### [EXERCISE AIM]
From the entries, copy every line that carries the string "miyoartdesign".
START MATERIAL SHOWN
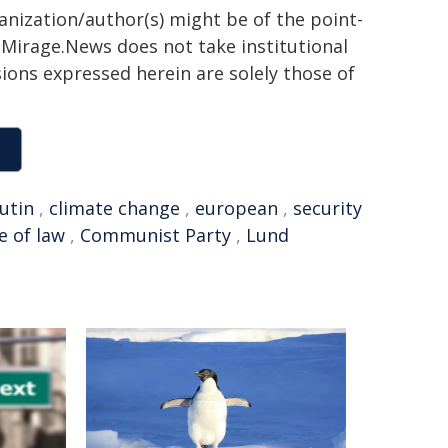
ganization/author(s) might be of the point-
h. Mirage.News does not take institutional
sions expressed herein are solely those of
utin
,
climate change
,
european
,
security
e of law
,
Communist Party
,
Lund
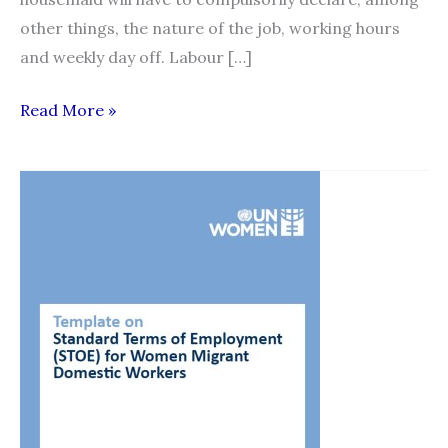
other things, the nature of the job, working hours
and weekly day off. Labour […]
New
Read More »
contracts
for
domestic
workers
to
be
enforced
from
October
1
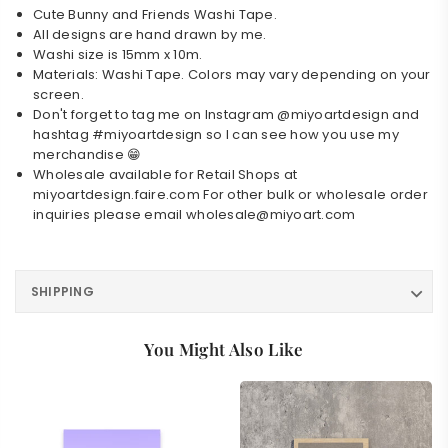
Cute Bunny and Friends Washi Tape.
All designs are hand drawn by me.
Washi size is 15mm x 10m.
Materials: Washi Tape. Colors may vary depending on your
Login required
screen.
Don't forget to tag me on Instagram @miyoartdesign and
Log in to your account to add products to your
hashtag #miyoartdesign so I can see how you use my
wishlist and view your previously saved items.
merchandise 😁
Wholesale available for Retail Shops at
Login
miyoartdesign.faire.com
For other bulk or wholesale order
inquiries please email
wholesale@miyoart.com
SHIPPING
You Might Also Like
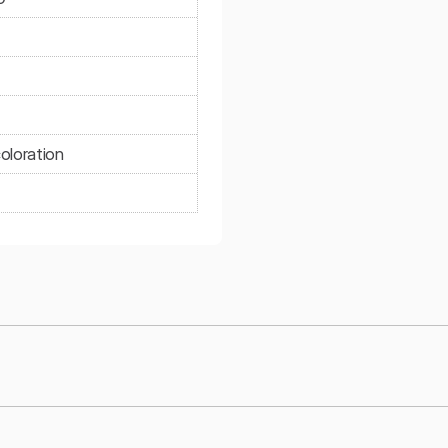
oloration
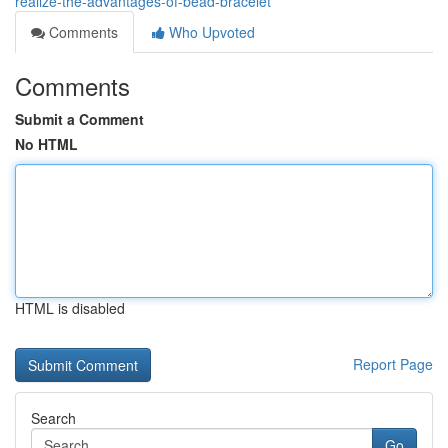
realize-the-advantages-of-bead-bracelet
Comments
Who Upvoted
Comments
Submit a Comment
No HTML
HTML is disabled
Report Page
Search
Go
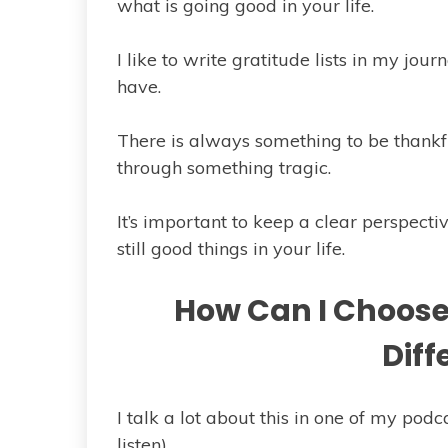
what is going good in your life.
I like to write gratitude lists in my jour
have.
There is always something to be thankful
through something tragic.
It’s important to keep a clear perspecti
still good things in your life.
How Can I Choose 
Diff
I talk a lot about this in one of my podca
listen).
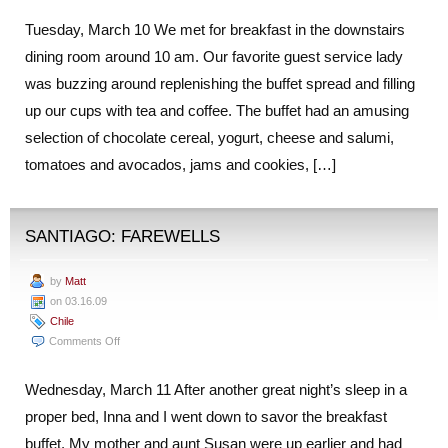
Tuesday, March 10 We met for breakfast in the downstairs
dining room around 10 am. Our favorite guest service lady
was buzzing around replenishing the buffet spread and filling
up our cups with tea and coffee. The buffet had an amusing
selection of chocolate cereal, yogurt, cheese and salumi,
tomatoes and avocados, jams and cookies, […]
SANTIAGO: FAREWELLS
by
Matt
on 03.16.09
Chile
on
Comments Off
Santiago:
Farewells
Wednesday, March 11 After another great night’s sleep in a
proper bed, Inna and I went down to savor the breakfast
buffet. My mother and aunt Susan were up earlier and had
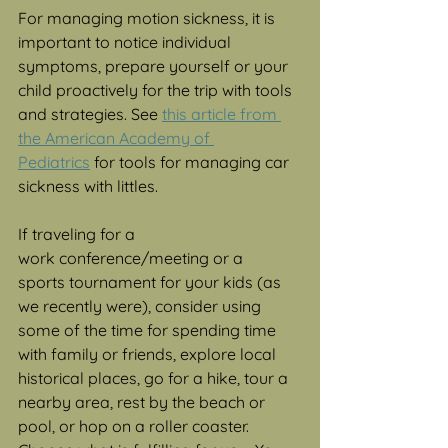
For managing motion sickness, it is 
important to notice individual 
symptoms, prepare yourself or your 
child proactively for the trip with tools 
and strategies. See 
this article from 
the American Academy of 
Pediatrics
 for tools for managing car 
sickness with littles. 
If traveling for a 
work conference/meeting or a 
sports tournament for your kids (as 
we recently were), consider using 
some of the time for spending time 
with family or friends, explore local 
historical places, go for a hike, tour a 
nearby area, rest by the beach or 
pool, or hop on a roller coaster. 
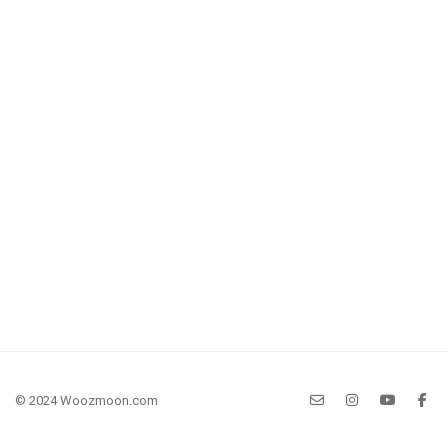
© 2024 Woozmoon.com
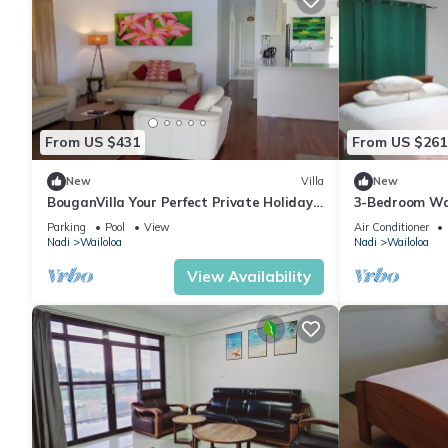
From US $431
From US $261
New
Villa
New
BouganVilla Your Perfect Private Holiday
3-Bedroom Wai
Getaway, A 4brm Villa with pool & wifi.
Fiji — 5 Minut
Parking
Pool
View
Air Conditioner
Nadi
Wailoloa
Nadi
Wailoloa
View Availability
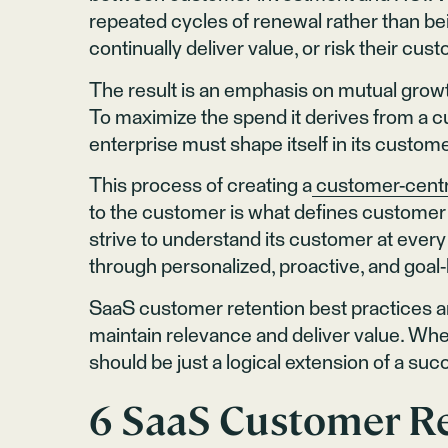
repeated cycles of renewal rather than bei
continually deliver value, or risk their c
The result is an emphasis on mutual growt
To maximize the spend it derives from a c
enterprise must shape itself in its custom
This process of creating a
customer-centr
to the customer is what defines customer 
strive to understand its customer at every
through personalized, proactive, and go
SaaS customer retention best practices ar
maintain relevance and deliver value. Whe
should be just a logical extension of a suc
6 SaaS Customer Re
END MATERIAL SHOWN
START MATERIAL SHOWN
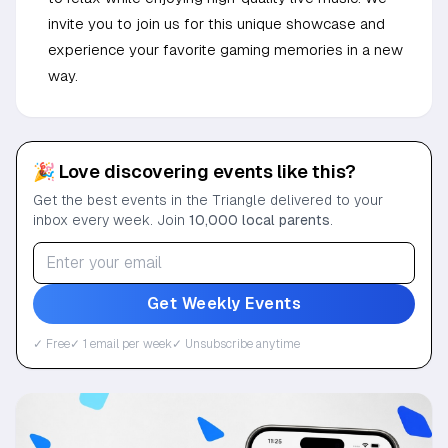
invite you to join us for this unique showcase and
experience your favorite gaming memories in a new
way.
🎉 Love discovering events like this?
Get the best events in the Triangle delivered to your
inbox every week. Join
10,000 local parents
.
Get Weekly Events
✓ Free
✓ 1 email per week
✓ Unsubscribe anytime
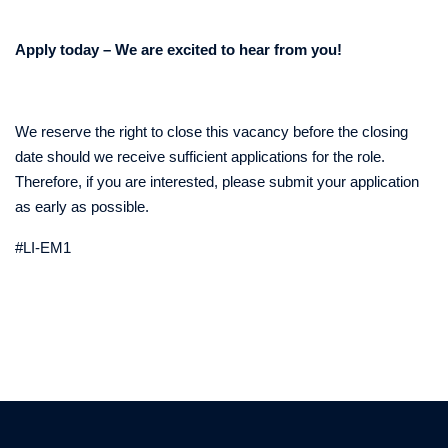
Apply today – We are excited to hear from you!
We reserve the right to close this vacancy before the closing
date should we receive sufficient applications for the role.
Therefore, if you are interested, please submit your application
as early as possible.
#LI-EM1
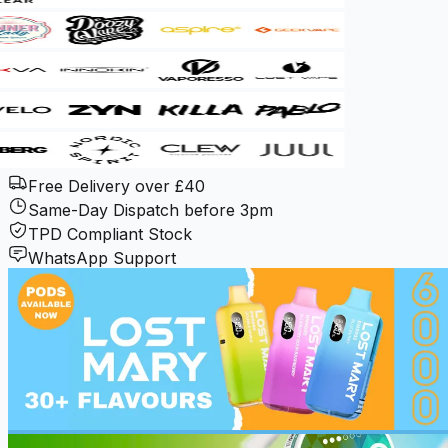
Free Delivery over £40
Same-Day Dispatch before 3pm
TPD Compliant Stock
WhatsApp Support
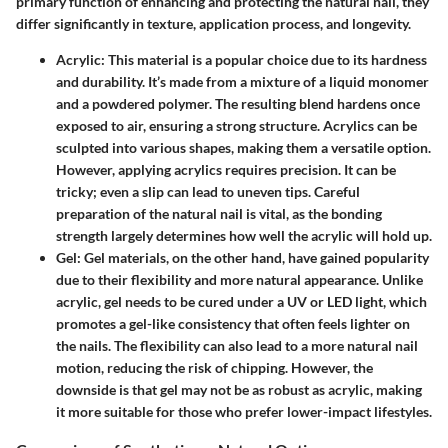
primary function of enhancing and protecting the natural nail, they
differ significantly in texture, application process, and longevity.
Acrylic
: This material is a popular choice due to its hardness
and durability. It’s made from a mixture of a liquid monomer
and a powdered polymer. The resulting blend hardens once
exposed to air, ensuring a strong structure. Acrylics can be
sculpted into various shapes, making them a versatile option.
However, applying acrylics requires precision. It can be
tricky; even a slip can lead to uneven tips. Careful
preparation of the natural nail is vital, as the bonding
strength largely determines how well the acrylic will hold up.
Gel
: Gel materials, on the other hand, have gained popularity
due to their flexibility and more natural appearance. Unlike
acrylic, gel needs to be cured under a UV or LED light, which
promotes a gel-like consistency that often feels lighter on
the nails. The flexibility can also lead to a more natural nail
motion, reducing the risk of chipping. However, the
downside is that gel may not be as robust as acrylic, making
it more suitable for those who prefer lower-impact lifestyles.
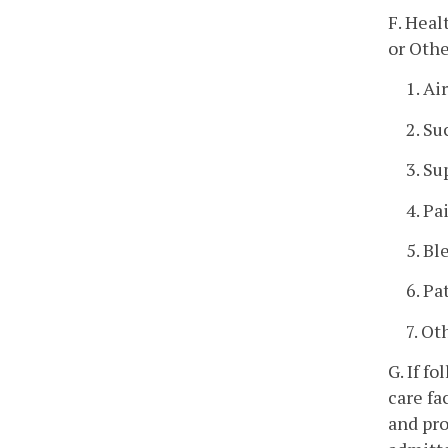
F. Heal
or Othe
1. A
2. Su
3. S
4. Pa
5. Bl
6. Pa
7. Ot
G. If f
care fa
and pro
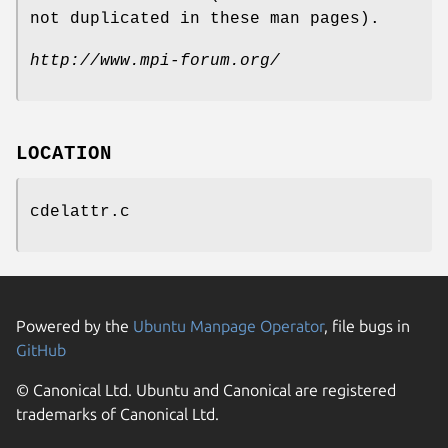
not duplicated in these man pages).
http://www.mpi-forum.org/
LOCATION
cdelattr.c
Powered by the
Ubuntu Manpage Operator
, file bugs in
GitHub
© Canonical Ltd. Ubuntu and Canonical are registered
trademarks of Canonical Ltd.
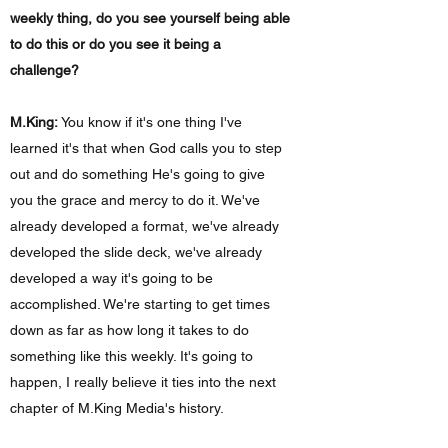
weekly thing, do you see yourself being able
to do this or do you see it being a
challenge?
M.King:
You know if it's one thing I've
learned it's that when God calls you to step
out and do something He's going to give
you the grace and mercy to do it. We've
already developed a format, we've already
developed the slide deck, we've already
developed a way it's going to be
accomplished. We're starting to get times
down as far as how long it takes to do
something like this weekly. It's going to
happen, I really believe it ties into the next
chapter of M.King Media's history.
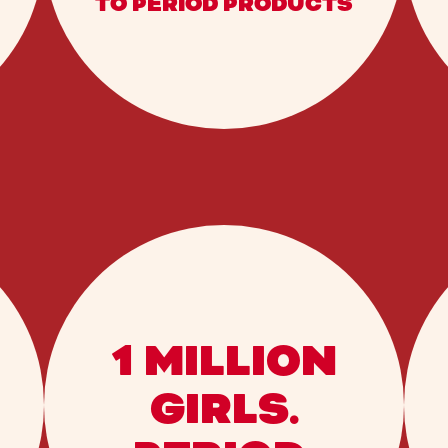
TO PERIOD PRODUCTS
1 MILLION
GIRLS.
END MATERIAL SHOWN
### [WRITTEN SOLUTION]
Don't forget to tag me on Instagram @miyoartdesign and
hashtag #miyoartdesign so I can see how you use my
miyoartdesign.faire.com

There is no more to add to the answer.